Duquesas, condes, marquesas, e toda uma fauna curiosa povoam o romance de Stendhal, como satélites em volta de um Fabrício perdido como cego em tiroteio. Um tiroteio onde não há nem mortos nem feridos. Apenas possibilidades que esgotam o leitor. Agora que releio os sublinhados que fiz  ao longo da leitura -para tentar costurar alguma lógica- percebo que a maioria são fios soltos, não há como tecer algo substancial. Opto por descartá-los por longos e cansativos, gratuitos, não enriquecem o argumento.

Uma luz parece brilhar na figura de Clélia Conti, outro dos amores platónicos de Fabricio. “Tinha cabelos louro-cinza, que se destacavam suavemente sobre suas faces de um colorido fino, mas de modo geral um pouco pálido demais. Só a forma da fronte poderia ter revelado a um observador meticuloso que aquele ar tão nobre, aqueles ademanes tão acima das graças comuns, eram devidos a uma profunda incúria por tudo que é vulgar. Era aparência e não a impossibilidade de interesse por alguma coisa”.

Mas o desenrolar desta relação, Fabrício preso na torre de Parma e Clélia deixando-se ver, é idealismo patológico bilateral, tedioso, esgotador. Outro mosaico de espasmos :  “Clélia vinha duas ou três vezes por dia ver seus pássaros, algumas vezes por alguns momentos: se Fabrício não a amasse tanto, teria percebido que era amado; mas a esse respeito tinha dúvidas mortais. Clélia mandara colocar um piano no viveiro. Enquanto tocava nas teclas para que o som do instrumento pudesse revelar sua presença e ocupasse as sentinelas que passeavam sob as suas janelas, com os olhos respondia às interrogações de Fabrício. Sobre um único assunto ela nunca dava resposta, e mesmo, nas grandes circunstâncias, fugia, e por vezes desaparecia durante um dia inteiro; era quando os sinais de Fabrício indicavam sentimentos cuja confissão dificilmente podia deixar de ser compreendida. Sobre esse ponto era inexorável (….) Assim, embora estreitamente apertado numa pequena gaiola, Fabrício tinha uma vida muito atarefada: toda ela estava ocupada em buscar a solução deste problema tão importante: “Ela me ama?”. O resultado de milhares de observações continuamente renovadas, mas também continuamente postas em dúvida, era este: “Todos os seus gestos voluntários dizem não, mas o que é involuntário no movimento de seus olhos parece confessar que ela tem afeição por mim” (….) Fabrício esperava que os olhos de Clélia vissem essa carta, e seu rosto estava banhado em lágrimas enquanto escrevia. Terminou-a por uma frase bastante graciosa: atrevia-se a dizer que, achando-se em liberdade, acontecia-lhe muitas vezes ter saudades de seu pequeno quarto da torre Farnese. Era esse o pensamento capital de sua carta; esperava que Clélia o compreendesse”.
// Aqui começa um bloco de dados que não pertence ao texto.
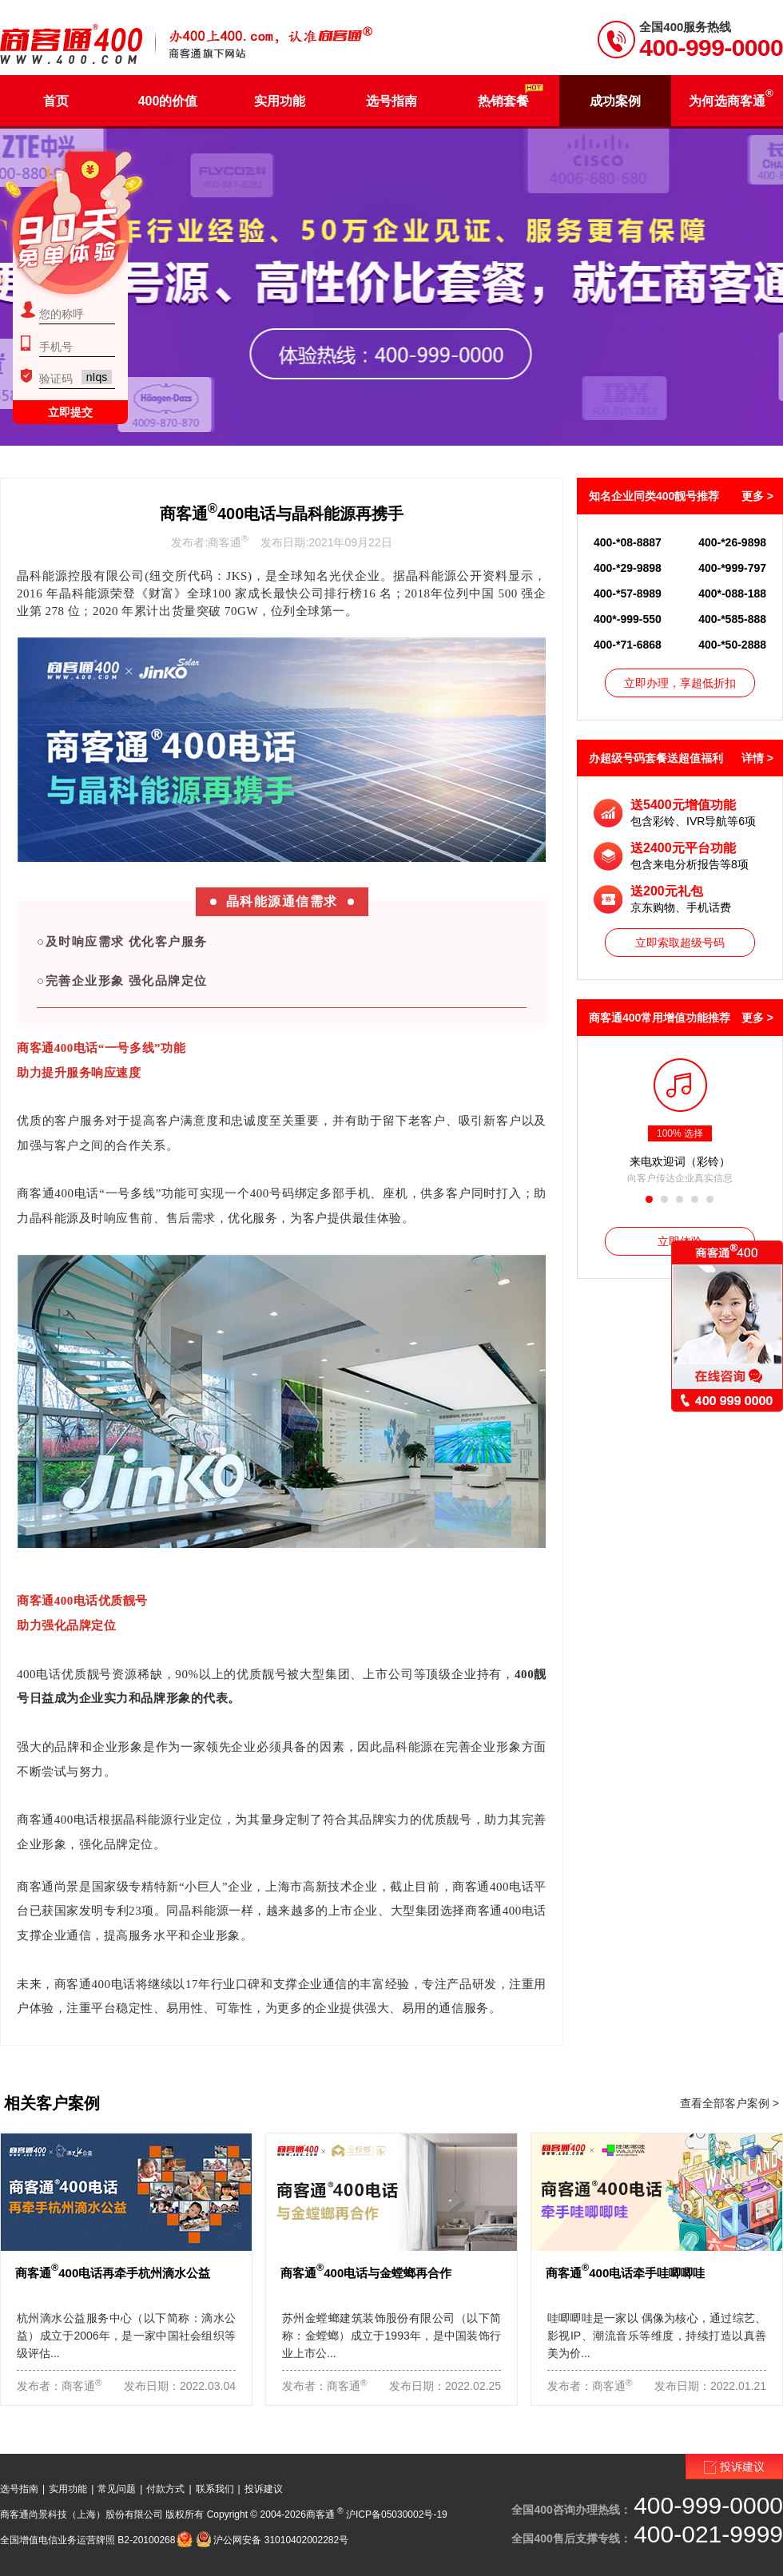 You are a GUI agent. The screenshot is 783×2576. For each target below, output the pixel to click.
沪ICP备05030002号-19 (396, 2514)
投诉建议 (263, 2489)
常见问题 (116, 2489)
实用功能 (68, 2489)
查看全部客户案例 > (729, 2103)
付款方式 (165, 2489)
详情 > (757, 758)
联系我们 (215, 2489)
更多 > (757, 496)
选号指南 (19, 2489) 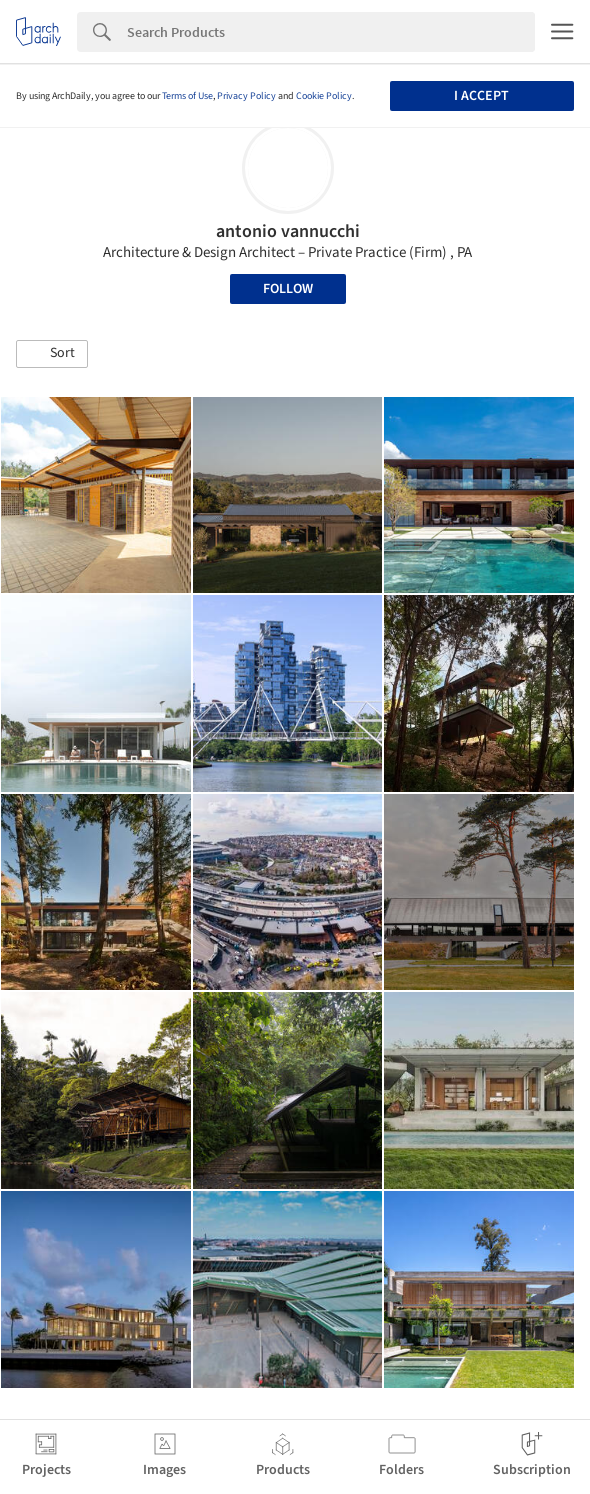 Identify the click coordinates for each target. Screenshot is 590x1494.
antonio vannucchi (288, 231)
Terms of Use (187, 96)
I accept (481, 96)
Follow (288, 289)
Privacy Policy (246, 96)
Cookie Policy (324, 96)
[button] (52, 354) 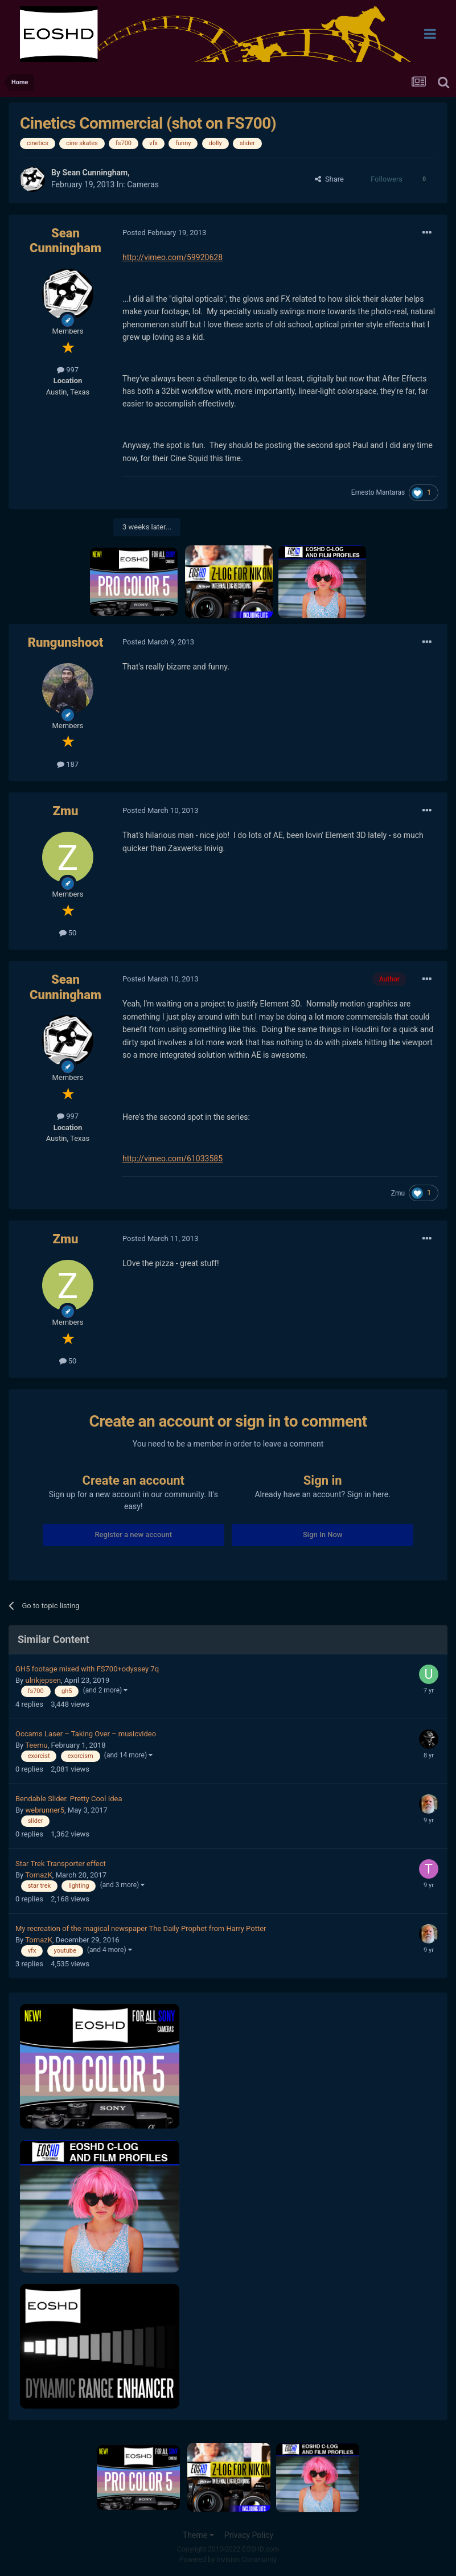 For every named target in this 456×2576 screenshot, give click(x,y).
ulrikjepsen (43, 1680)
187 (68, 764)
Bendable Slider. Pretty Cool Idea (68, 1798)
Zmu (66, 811)
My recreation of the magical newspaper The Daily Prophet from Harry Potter (140, 1928)
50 (68, 932)
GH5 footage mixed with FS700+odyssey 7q (87, 1669)
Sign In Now (322, 1534)
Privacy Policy (248, 2535)
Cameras (143, 184)
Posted (164, 232)
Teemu (36, 1745)
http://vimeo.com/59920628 (172, 257)
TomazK (38, 1875)
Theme (198, 2535)
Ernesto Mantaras (378, 492)
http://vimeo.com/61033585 (172, 1158)
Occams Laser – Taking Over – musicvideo (85, 1733)
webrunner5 (44, 1810)
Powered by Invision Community (228, 2559)
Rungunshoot (66, 642)
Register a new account (133, 1534)
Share (329, 179)
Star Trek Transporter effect (60, 1863)
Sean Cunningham (95, 172)
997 (68, 369) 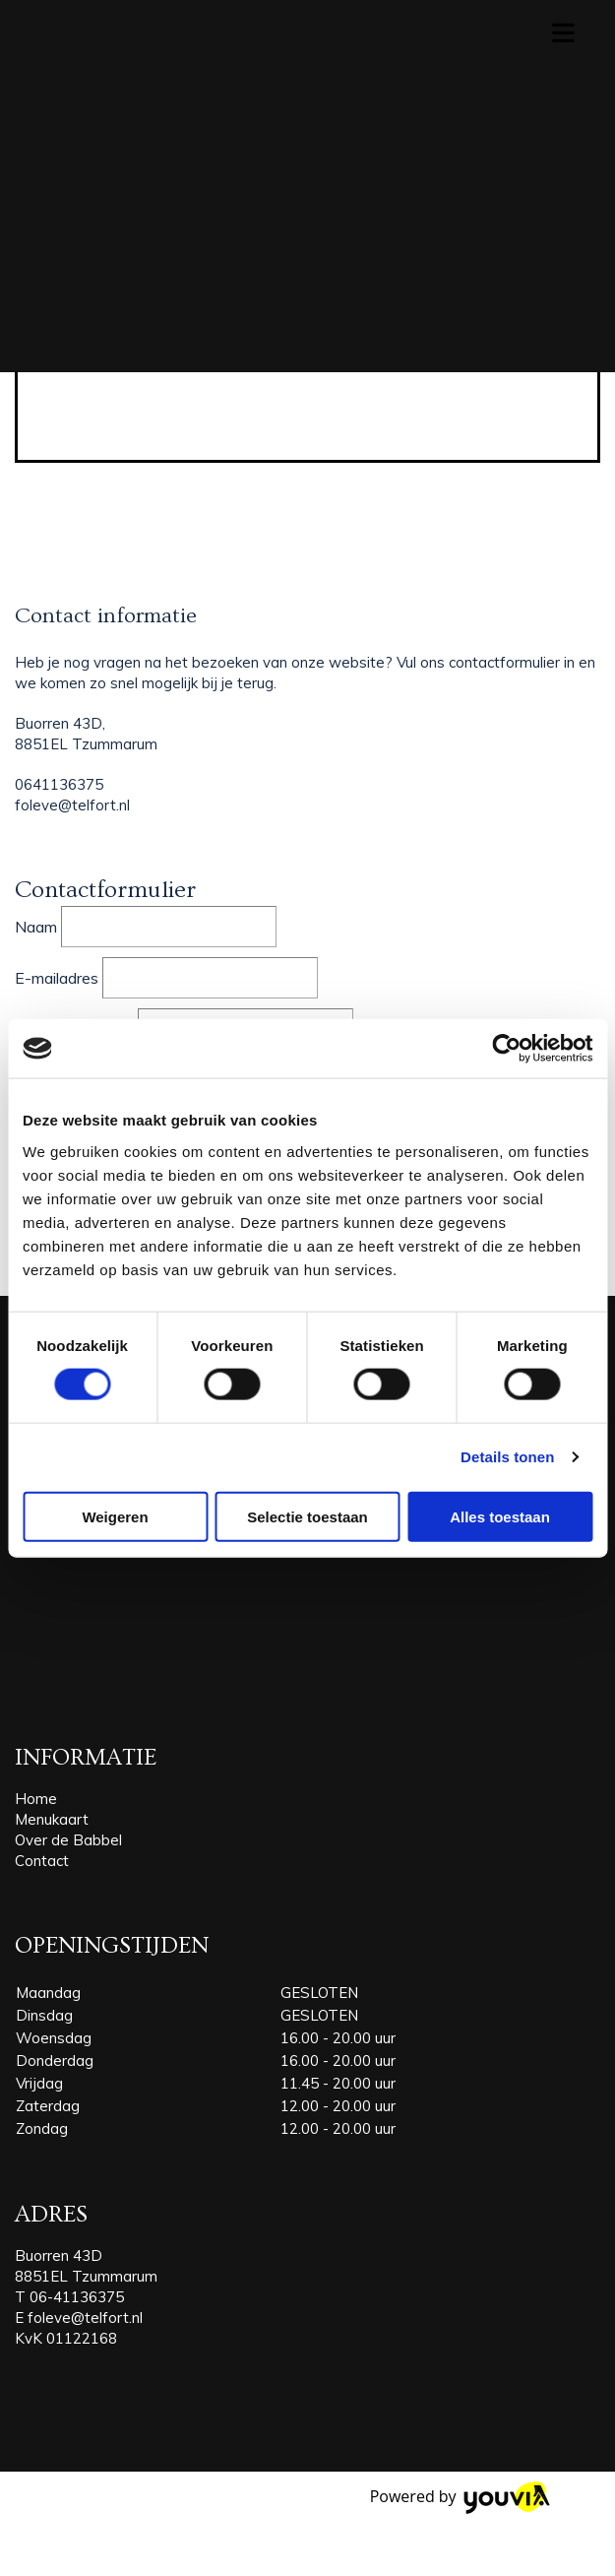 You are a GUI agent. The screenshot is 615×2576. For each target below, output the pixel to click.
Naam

Encerro estes comentários -que sempre me proponho fazer, uma questão de honra, uma advertência para mim mesmo (talvez para outros), um justificar o investimento do tempo de leitura- , também cansado. E copio dois parágrafos que resumem a minha percepção deste clássico que, confesso, não consegui visualizar. Diz a duquesa-tia do protagonista: “Juro-lhe perante Deus, e pela vida de Fabrício, que jamais entre mim e ele se passou a mínima coisa que não pudesse ser vista por um terceiro. Não lhe direi tampouco que o amo exatamente como o faria uma irmã; amo-o por instinto, se assim posso dizer. Amo nele sua coragem tão simples e tão perfeita, que, pode dizer-se, ele próprio ignora”. E outro, um espasmo de Fabrício: “Devo uma gratidão eterna ao conde e à duquesa; eles acreditarão, talvez, que eu tive medo, mas não fugirei. Algum dia alguém evadiu-se de um lugar onde está no cúmulo de felicidade, para ir atirar-se num exílio horrível onde terá falta de tudo, mesmo de ar para respirar? Que farei depois de estar um mês em Florença? Envergarei um disfarce para vir rondar junto à porta desta fortaleza, e tentar colher um olhar!”.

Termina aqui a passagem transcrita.